The sanctions are roughly the same if an entire district falls short, according to Superintendent Chris Richardson, though children in the district’s schools do not have the option to re-enroll elsewhere. The district must also make annual district-wide “improvement plans.”
Richardson and Lewis believe these sanctions ultimately hurt the students.
“You’re taking money away from the direct instruction of kids,” Richardson said.
The Plan
To reduce the achievement gap between the majority of students and the English Language Learners in Northfield schools, the school district approved a proposal in April to hire two full-time, bilingual ESL instructors, Ruben Alvarez Jr. and Michelle Morales. The two new instructors, as well as a third ESL instructor who was recently hired to fill a vacancy in Bridgewater Elementary’s program, will allow the administration to pursue a “push-in” model of ESL education in the elementary levels, rather than the district’s previous “pull-out” program, according to a proposal Lewis made to the school board on June 11.

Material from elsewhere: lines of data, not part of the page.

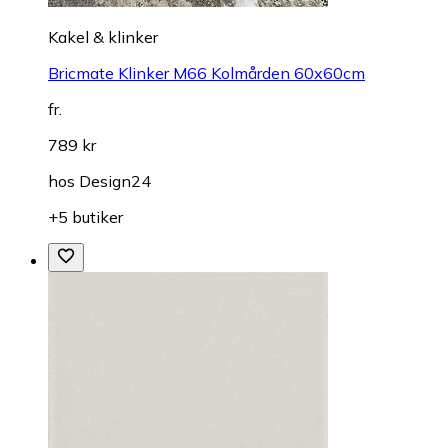
Kakel & klinker
Bricmate Klinker M66 Kolmården 60x60cm
fr.
789 kr
hos
Design24
+5 butiker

Pushing in emphasizes keeping ELL students in the classroom setting with their peers, rather than pulling them out for language instruction, as happens now. The district also plans to concentrate ELL students into one or two classrooms at each grade level in the schools.
“By grouping ELL students into one classroom, we benefit by having language peers or models, students that speak their own language, in the same classroom,” Lewis said. “It really allows us new opportunities for ESL services.”
These push-in services were made possible by the addition of two new staff members.
According to Lewis, the pull-out model will remain partly intact at the middle school and high school levels, since there are comparatively few ESL students in those schools and their daily schedule makes it difficult to implement push-in services.
“Our hope is that by doing this, and putting increased efforts into the lower grades, some of these kids may no longer need ESL services when they get to the upper grades,” Lewis said.
Lewis added that all changes made to the ESL services were at some point recommended by administrative officials and ESL staff and were supported by much of the available research on the subject.
Concerns about the push-in program
Part of the push-in plan relies on co-teaching, where two teachers — an ESL instructor and a regular, contemporary, content-based teacher — share the same classroom.
Push-in instruction combines the content expertise of a regular teacher and the linguistic expertise of an ESL teacher, according to Lewis.
Brenda Hand, an ESL instructor at Bridgewater Elementary for the past seven years, hopes the district gives teachers involved sufficient time and resources to help them adapt to team teaching.
“My biggest concern is laying the groundwork before the program starts,” she said. “They just need to make sure teachers have the resources they need to make this work for the kids.”
Hand feels training will be helpful, but worries that teachers won’t receive enough of it as the school board hurries to implement the changes to the ESL program.
Lewis is aware of the concerns, but says financial constraints and the need to implement the ESL changes before the next school year have limited the amount of training the district can make available to teachers.
“No doubt there will be a paradigm shift,” Lewis said. “But the other option is that we don’t do it at all.”
Still, Lewis, Richardson and Hand are cautiously optimistic about the changes.
“We need to move in this direction,” Richardson said. “We’re at a point where we really can’t wait any longer.
“Only time will tell as to whether what we’re doing will really have an impact.”